// the find
introlab/rtabmap
RTAB-Map library and standalone application
RTAB-Map is a graph-based SLAM library that does real-time appearance-based loop closure detection for 3D mapping. It runs standalone or as a ROS/ROS2 node and targets robotics use cases: building dense point clouds and occupancy grids from RGB-D, stereo, or lidar sensors. If you're building a robot that needs to know where it is and what its environment looks like, this is one of the few mature C++ options that isn't tied to a specific sensor vendor.
Active maintenance across ROS Noetic, Humble, Jazzy, Kilted, and Rolling simultaneously — that's genuinely unusual for a C++ robotics project. Cross-platform CI on Linux, macOS, and Windows, plus Docker images and devcontainer configs for every major Ubuntu distro, which makes getting a working build environment much less painful than most robotics software. Mobile support (Android via ARCore, iOS) goes further than most SLAM libraries bother. The loop closure detection architecture separates the memory manager from the detection algorithm, which makes the approach scale to large environments without blowing RAM.

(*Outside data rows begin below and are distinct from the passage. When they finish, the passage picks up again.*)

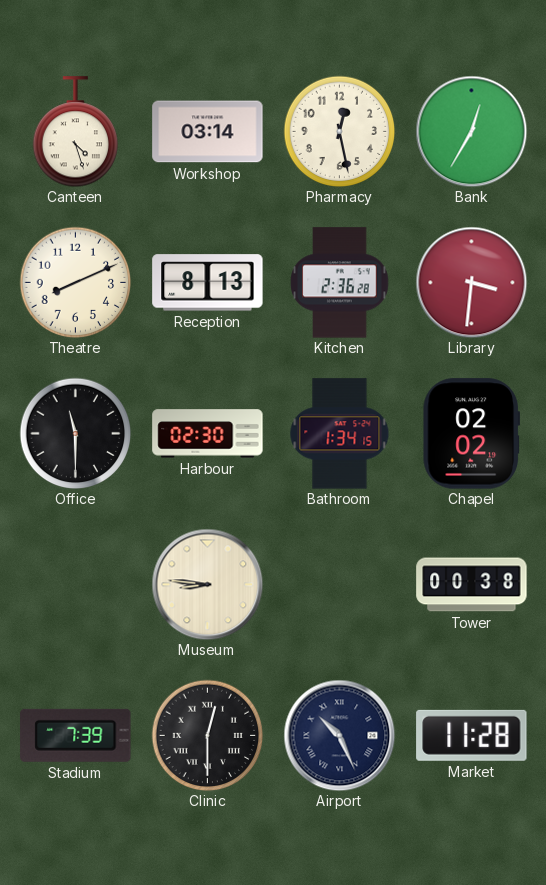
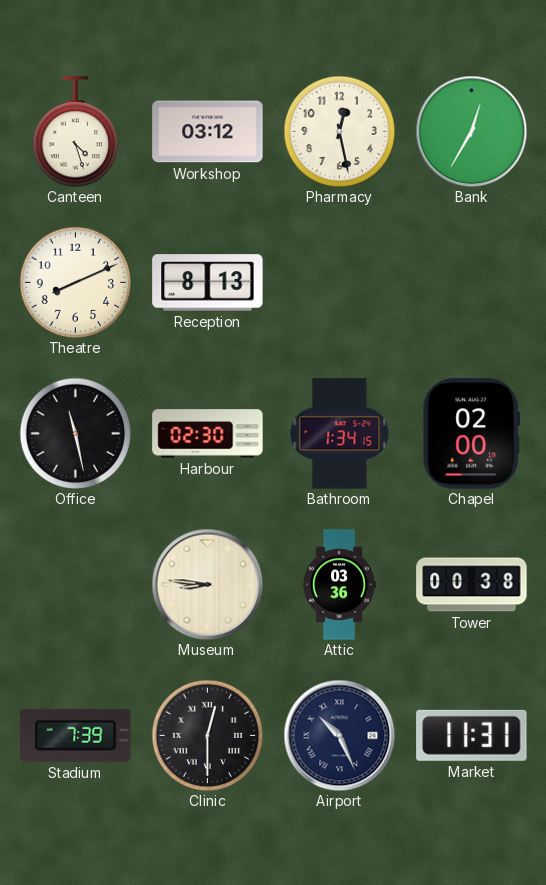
Workshop: 03:14 -> 03:12
Kitchen: 2:36 -> none
Library: 3:31 -> none
Office: 11:30 -> 11:28
Chapel: 02:02 -> 02:00
Attic: none -> 03:36
Market: 11:28 -> 11:31
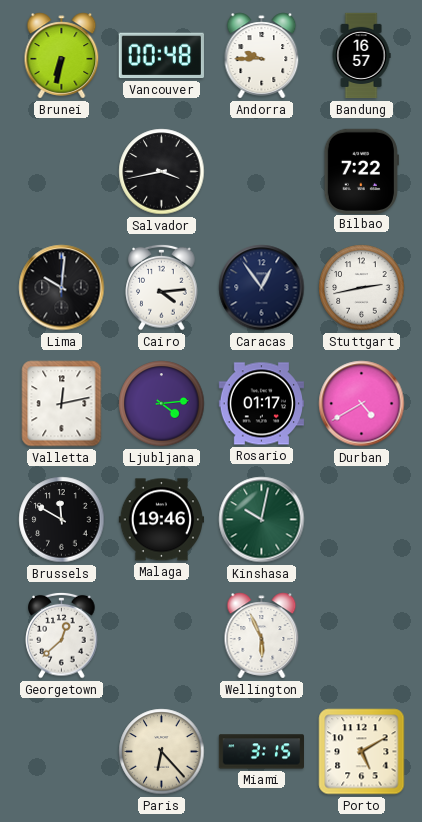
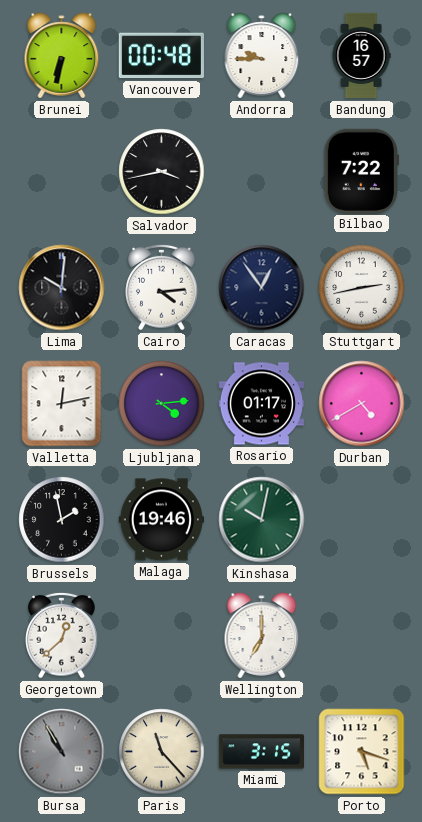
Brussels: 11:50 -> 1:58
Wellington: 5:56 -> 7:00
Bursa: none -> 10:55
Paris: 6:23 -> 11:23
Porto: 5:10 -> 5:18
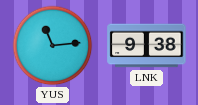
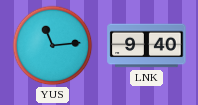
LNK: 9:38 -> 9:40
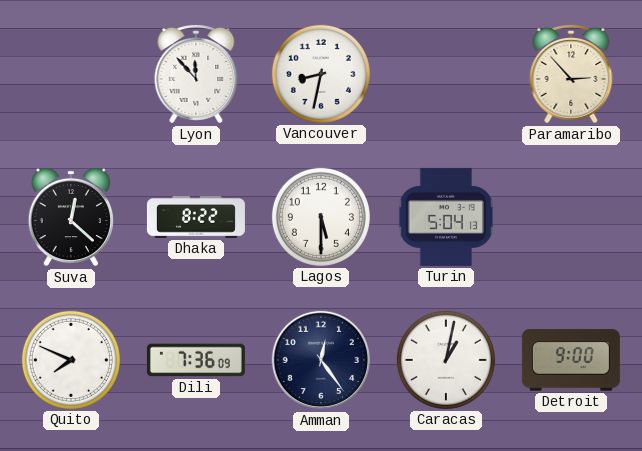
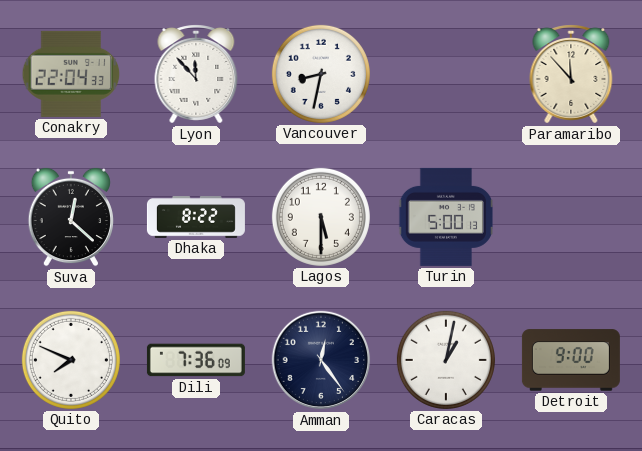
Conakry: none -> 22:04
Paramaribo: 2:53 -> 11:53
Turin: 5:04 -> 5:00
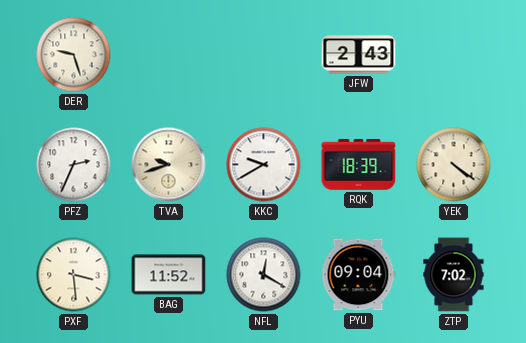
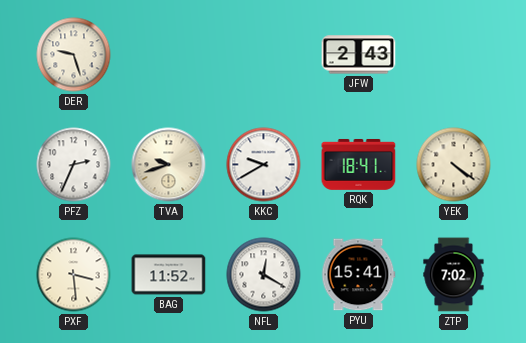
RQK: 18:39 -> 18:41
PYU: 09:04 -> 15:41
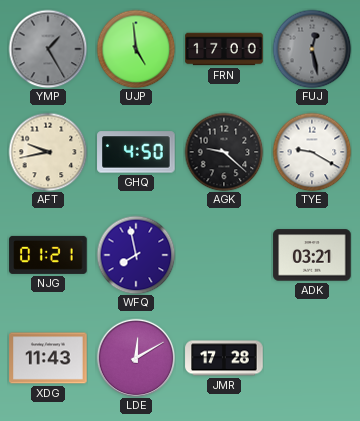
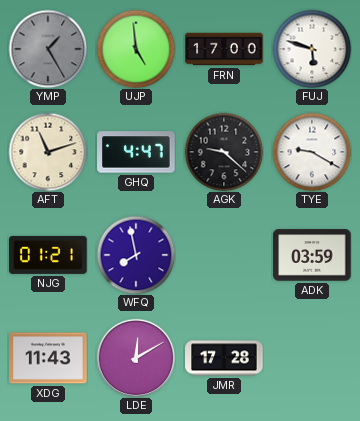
FUJ: 12:28 -> 5:48
FUJ dial: grey -> white
AFT: 9:43 -> 11:12
GHQ: 4:50 -> 4:47
ADK: 03:21 -> 03:59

Dependency hell is real: building from source requires OpenCV, PCL, libpointmatcher, g2o, GTSAM, and optionally a dozen more, and version compatibility between them is your problem. The standalone GUI is functional but shows its academic origins — not something you'd ship to end users. Documentation lives partly on the wiki, partly in papers, and partly in forum answers, so understanding the tuning parameters (and there are many) requires cross-referencing all three. The Android app still references Project Tango, a platform Google killed in 2017, which suggests parts of the mobile codebase are in maintenance limbo.